# Exercise
The answer must be every line below that contains the string "Wednesday".

=== Records for this task ===

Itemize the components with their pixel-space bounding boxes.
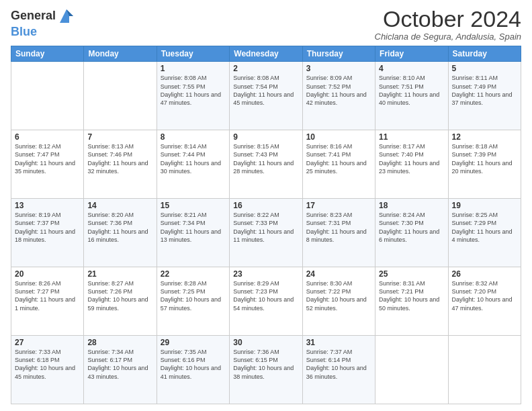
day-info: Sunrise: 8:27 AM Sunset: 7:26 PM Dayligh… bbox=[87, 279, 152, 312]
week-row-1: 1Sunrise: 8:08 AM Sunset: 7:55 PM Daylig… bbox=[11, 62, 521, 130]
logo-icon bbox=[57, 7, 76, 26]
day-info: Sunrise: 8:11 AM Sunset: 7:49 PM Dayligh… bbox=[452, 74, 517, 107]
cell-w3-d2: 14Sunrise: 8:20 AM Sunset: 7:36 PM Dayli… bbox=[84, 199, 157, 267]
cell-w3-d4: 16Sunrise: 8:22 AM Sunset: 7:33 PM Dayli… bbox=[230, 199, 302, 267]
day-number: 11 bbox=[379, 132, 444, 142]
day-info: Sunrise: 8:17 AM Sunset: 7:40 PM Dayligh… bbox=[379, 142, 444, 175]
day-number: 1 bbox=[161, 64, 226, 73]
day-info: Sunrise: 8:28 AM Sunset: 7:25 PM Dayligh… bbox=[161, 279, 226, 312]
day-info: Sunrise: 8:30 AM Sunset: 7:22 PM Dayligh… bbox=[306, 279, 371, 312]
day-info: Sunrise: 7:37 AM Sunset: 6:14 PM Dayligh… bbox=[306, 348, 371, 381]
location-subtitle: Chiclana de Segura, Andalusia, Spain bbox=[375, 32, 522, 42]
day-info: Sunrise: 8:26 AM Sunset: 7:27 PM Dayligh… bbox=[15, 279, 80, 312]
day-number: 26 bbox=[452, 269, 517, 279]
day-number: 13 bbox=[15, 201, 80, 210]
cell-w5-d4: 30Sunrise: 7:36 AM Sunset: 6:15 PM Dayli… bbox=[230, 336, 302, 404]
col-monday: Monday bbox=[84, 46, 157, 62]
cell-w1-d7: 5Sunrise: 8:11 AM Sunset: 7:49 PM Daylig… bbox=[448, 62, 521, 130]
cell-w5-d7 bbox=[448, 336, 521, 404]
day-number: 7 bbox=[87, 132, 152, 142]
cell-w1-d6: 4Sunrise: 8:10 AM Sunset: 7:51 PM Daylig… bbox=[375, 62, 448, 130]
day-info: Sunrise: 8:15 AM Sunset: 7:43 PM Dayligh… bbox=[233, 142, 298, 175]
day-info: Sunrise: 8:09 AM Sunset: 7:52 PM Dayligh… bbox=[306, 74, 371, 107]
week-row-3: 13Sunrise: 8:19 AM Sunset: 7:37 PM Dayli… bbox=[11, 199, 521, 267]
col-saturday: Saturday bbox=[448, 46, 521, 62]
day-number: 23 bbox=[233, 269, 298, 279]
day-info: Sunrise: 8:08 AM Sunset: 7:54 PM Dayligh… bbox=[233, 74, 298, 107]
cell-w3-d7: 19Sunrise: 8:25 AM Sunset: 7:29 PM Dayli… bbox=[448, 199, 521, 267]
cell-w4-d2: 21Sunrise: 8:27 AM Sunset: 7:26 PM Dayli… bbox=[84, 267, 157, 336]
col-friday: Friday bbox=[375, 46, 448, 62]
day-info: Sunrise: 8:14 AM Sunset: 7:44 PM Dayligh… bbox=[161, 142, 226, 175]
day-info: Sunrise: 8:13 AM Sunset: 7:46 PM Dayligh… bbox=[87, 142, 152, 175]
day-number: 31 bbox=[306, 338, 371, 347]
cell-w5-d5: 31Sunrise: 7:37 AM Sunset: 6:14 PM Dayli… bbox=[302, 336, 375, 404]
day-number: 6 bbox=[15, 132, 80, 142]
day-info: Sunrise: 7:36 AM Sunset: 6:15 PM Dayligh… bbox=[233, 348, 298, 381]
day-number: 24 bbox=[306, 269, 371, 279]
day-number: 4 bbox=[379, 64, 444, 73]
title-block: October 2024 Chiclana de Segura, Andalus… bbox=[375, 7, 522, 42]
day-number: 2 bbox=[233, 64, 298, 73]
cell-w1-d2 bbox=[84, 62, 157, 130]
day-info: Sunrise: 7:33 AM Sunset: 6:18 PM Dayligh… bbox=[15, 348, 80, 381]
day-number: 9 bbox=[233, 132, 298, 142]
day-number: 14 bbox=[87, 201, 152, 210]
cell-w5-d1: 27Sunrise: 7:33 AM Sunset: 6:18 PM Dayli… bbox=[11, 336, 84, 404]
col-thursday: Thursday bbox=[302, 46, 375, 62]
cell-w2-d6: 11Sunrise: 8:17 AM Sunset: 7:40 PM Dayli… bbox=[375, 130, 448, 199]
day-info: Sunrise: 8:16 AM Sunset: 7:41 PM Dayligh… bbox=[306, 142, 371, 175]
header: General Blue October 2024 Chiclana de Se… bbox=[11, 7, 521, 42]
cell-w5-d2: 28Sunrise: 7:34 AM Sunset: 6:17 PM Dayli… bbox=[84, 336, 157, 404]
month-title: October 2024 bbox=[375, 7, 522, 32]
cell-w1-d1 bbox=[11, 62, 84, 130]
day-number: 30 bbox=[233, 338, 298, 347]
day-info: Sunrise: 8:21 AM Sunset: 7:34 PM Dayligh… bbox=[161, 211, 226, 244]
cell-w4-d5: 24Sunrise: 8:30 AM Sunset: 7:22 PM Dayli… bbox=[302, 267, 375, 336]
day-info: Sunrise: 7:34 AM Sunset: 6:17 PM Dayligh… bbox=[87, 348, 152, 381]
cell-w3-d5: 17Sunrise: 8:23 AM Sunset: 7:31 PM Dayli… bbox=[302, 199, 375, 267]
day-info: Sunrise: 8:08 AM Sunset: 7:55 PM Dayligh… bbox=[161, 74, 226, 107]
cell-w2-d2: 7Sunrise: 8:13 AM Sunset: 7:46 PM Daylig… bbox=[84, 130, 157, 199]
day-number: 22 bbox=[161, 269, 226, 279]
day-info: Sunrise: 8:31 AM Sunset: 7:21 PM Dayligh… bbox=[379, 279, 444, 312]
day-number: 16 bbox=[233, 201, 298, 210]
cell-w5-d3: 29Sunrise: 7:35 AM Sunset: 6:16 PM Dayli… bbox=[157, 336, 229, 404]
day-info: Sunrise: 8:24 AM Sunset: 7:30 PM Dayligh… bbox=[379, 211, 444, 244]
day-number: 5 bbox=[452, 64, 517, 73]
calendar-table: Sunday Monday Tuesday Wednesday Thursday… bbox=[11, 46, 521, 404]
cell-w4-d6: 25Sunrise: 8:31 AM Sunset: 7:21 PM Dayli… bbox=[375, 267, 448, 336]
day-info: Sunrise: 8:25 AM Sunset: 7:29 PM Dayligh… bbox=[452, 211, 517, 244]
day-number: 18 bbox=[379, 201, 444, 210]
day-info: Sunrise: 8:29 AM Sunset: 7:23 PM Dayligh… bbox=[233, 279, 298, 312]
day-number: 28 bbox=[87, 338, 152, 347]
cell-w1-d5: 3Sunrise: 8:09 AM Sunset: 7:52 PM Daylig… bbox=[302, 62, 375, 130]
cell-w4-d7: 26Sunrise: 8:32 AM Sunset: 7:20 PM Dayli… bbox=[448, 267, 521, 336]
cell-w4-d4: 23Sunrise: 8:29 AM Sunset: 7:23 PM Dayli… bbox=[230, 267, 302, 336]
day-number: 8 bbox=[161, 132, 226, 142]
day-number: 15 bbox=[161, 201, 226, 210]
day-info: Sunrise: 8:19 AM Sunset: 7:37 PM Dayligh… bbox=[15, 211, 80, 244]
calendar-body: 1Sunrise: 8:08 AM Sunset: 7:55 PM Daylig… bbox=[11, 62, 521, 404]
day-number: 25 bbox=[379, 269, 444, 279]
day-number: 27 bbox=[15, 338, 80, 347]
day-info: Sunrise: 8:22 AM Sunset: 7:33 PM Dayligh… bbox=[233, 211, 298, 244]
cell-w2-d4: 9Sunrise: 8:15 AM Sunset: 7:43 PM Daylig… bbox=[230, 130, 302, 199]
day-info: Sunrise: 8:12 AM Sunset: 7:47 PM Dayligh… bbox=[15, 142, 80, 175]
header-row: Sunday Monday Tuesday Wednesday Thursday… bbox=[11, 46, 521, 62]
cell-w2-d3: 8Sunrise: 8:14 AM Sunset: 7:44 PM Daylig… bbox=[157, 130, 229, 199]
cell-w3-d6: 18Sunrise: 8:24 AM Sunset: 7:30 PM Dayli… bbox=[375, 199, 448, 267]
cell-w2-d1: 6Sunrise: 8:12 AM Sunset: 7:47 PM Daylig… bbox=[11, 130, 84, 199]
cell-w2-d5: 10Sunrise: 8:16 AM Sunset: 7:41 PM Dayli… bbox=[302, 130, 375, 199]
col-sunday: Sunday bbox=[11, 46, 84, 62]
day-info: Sunrise: 8:18 AM Sunset: 7:39 PM Dayligh… bbox=[452, 142, 517, 175]
cell-w1-d4: 2Sunrise: 8:08 AM Sunset: 7:54 PM Daylig… bbox=[230, 62, 302, 130]
calendar-header: Sunday Monday Tuesday Wednesday Thursday… bbox=[11, 46, 521, 62]
cell-w3-d3: 15Sunrise: 8:21 AM Sunset: 7:34 PM Dayli… bbox=[157, 199, 229, 267]
week-row-4: 20Sunrise: 8:26 AM Sunset: 7:27 PM Dayli… bbox=[11, 267, 521, 336]
cell-w1-d3: 1Sunrise: 8:08 AM Sunset: 7:55 PM Daylig… bbox=[157, 62, 229, 130]
col-tuesday: Tuesday bbox=[157, 46, 229, 62]
day-number: 17 bbox=[306, 201, 371, 210]
day-number: 12 bbox=[452, 132, 517, 142]
day-number: 10 bbox=[306, 132, 371, 142]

===

# Output of the task
calendar-table: Sunday Monday Tuesday Wednesday Thursday… bbox=[11, 46, 521, 404]
header-row: Sunday Monday Tuesday Wednesday Thursday… bbox=[11, 46, 521, 62]
calendar-header: Sunday Monday Tuesday Wednesday Thursday… bbox=[11, 46, 521, 62]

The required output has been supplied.